EXERCISE: Report back each line of the data that contains the word "cela".

RECORD EXCERPTS:
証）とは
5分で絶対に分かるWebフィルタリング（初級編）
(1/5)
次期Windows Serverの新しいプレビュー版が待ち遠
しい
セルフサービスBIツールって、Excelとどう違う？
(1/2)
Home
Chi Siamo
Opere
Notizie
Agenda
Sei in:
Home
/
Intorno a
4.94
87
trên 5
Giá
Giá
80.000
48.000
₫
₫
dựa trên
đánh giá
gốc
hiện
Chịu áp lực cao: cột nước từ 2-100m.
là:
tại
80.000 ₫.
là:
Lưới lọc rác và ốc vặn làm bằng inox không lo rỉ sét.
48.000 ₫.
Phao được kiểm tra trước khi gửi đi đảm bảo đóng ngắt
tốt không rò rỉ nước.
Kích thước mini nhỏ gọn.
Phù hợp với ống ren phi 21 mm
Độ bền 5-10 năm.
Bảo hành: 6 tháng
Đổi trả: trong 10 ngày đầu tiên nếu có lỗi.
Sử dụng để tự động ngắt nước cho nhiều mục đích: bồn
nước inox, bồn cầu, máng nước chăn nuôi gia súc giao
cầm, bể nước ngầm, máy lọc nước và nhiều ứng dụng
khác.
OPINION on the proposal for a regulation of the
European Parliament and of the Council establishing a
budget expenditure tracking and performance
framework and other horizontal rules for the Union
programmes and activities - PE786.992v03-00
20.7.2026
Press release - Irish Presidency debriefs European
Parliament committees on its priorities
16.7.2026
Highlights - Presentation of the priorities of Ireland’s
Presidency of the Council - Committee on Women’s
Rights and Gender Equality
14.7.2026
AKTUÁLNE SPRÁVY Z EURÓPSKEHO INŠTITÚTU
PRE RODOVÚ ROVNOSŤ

--

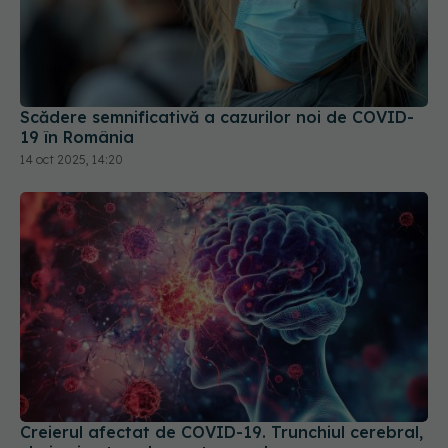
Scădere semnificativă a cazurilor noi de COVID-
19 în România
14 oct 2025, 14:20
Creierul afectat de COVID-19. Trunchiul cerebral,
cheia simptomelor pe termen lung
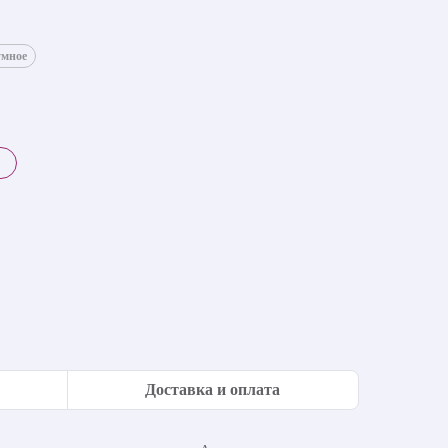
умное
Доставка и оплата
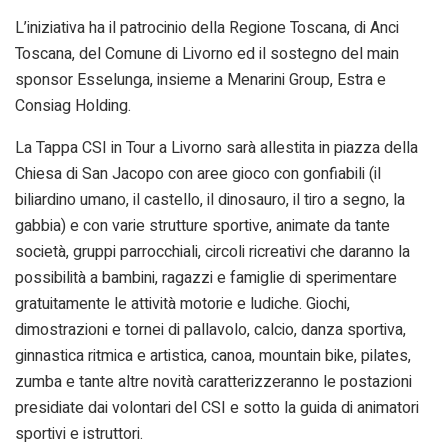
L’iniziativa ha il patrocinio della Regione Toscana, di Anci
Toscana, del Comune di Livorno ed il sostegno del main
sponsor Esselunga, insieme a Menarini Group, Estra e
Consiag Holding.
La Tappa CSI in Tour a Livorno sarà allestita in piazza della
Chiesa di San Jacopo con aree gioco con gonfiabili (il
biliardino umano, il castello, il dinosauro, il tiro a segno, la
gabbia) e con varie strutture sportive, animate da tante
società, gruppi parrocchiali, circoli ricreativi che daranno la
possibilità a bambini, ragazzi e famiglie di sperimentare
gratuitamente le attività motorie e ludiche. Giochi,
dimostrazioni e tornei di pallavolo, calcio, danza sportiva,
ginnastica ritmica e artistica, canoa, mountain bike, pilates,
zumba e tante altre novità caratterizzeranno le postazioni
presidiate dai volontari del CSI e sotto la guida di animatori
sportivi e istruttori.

==

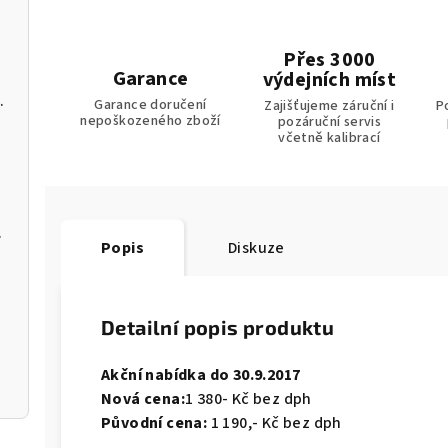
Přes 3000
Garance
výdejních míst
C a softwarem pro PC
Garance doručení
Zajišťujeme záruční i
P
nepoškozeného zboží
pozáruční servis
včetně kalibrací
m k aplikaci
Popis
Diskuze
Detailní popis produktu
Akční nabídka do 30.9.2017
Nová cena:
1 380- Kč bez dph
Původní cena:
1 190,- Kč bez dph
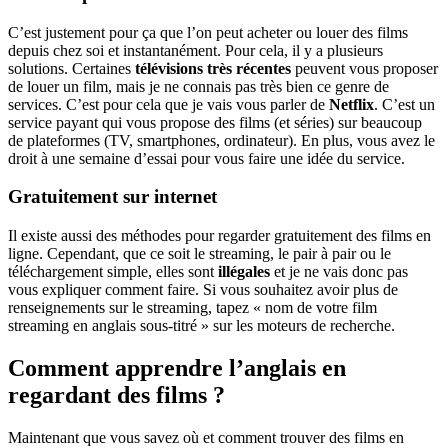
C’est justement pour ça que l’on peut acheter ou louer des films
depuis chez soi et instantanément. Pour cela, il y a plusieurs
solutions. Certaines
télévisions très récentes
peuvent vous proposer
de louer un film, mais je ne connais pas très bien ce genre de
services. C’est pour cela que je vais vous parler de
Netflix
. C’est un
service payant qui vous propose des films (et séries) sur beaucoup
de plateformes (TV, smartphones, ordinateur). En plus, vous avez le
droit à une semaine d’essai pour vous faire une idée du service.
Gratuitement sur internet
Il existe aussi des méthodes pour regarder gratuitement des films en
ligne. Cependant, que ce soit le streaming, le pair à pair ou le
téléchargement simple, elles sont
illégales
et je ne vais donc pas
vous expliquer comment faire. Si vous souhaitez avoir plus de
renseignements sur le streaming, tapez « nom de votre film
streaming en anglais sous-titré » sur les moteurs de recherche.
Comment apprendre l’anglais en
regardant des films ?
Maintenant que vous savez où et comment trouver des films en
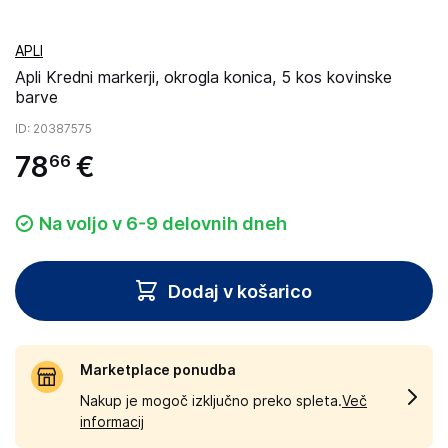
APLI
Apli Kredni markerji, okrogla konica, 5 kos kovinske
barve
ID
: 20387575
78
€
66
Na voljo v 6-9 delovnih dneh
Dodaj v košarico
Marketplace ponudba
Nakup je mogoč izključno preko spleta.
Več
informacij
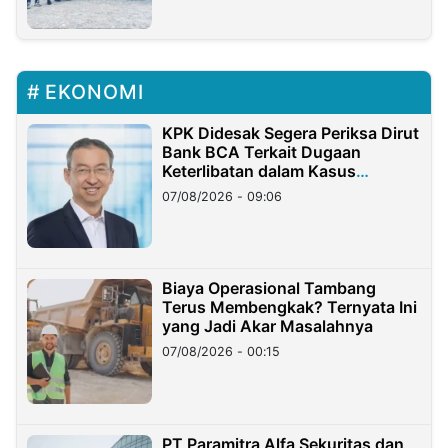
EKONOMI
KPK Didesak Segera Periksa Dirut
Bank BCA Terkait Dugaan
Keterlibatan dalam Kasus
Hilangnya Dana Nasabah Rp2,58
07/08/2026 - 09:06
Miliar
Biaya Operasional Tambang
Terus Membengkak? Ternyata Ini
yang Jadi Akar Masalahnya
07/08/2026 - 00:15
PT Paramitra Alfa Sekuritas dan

EXERCISE OUTPUT:
depuis chez soi et instantanément. Pour cela, il y a plusieurs
services. C’est pour cela que je vais vous parler de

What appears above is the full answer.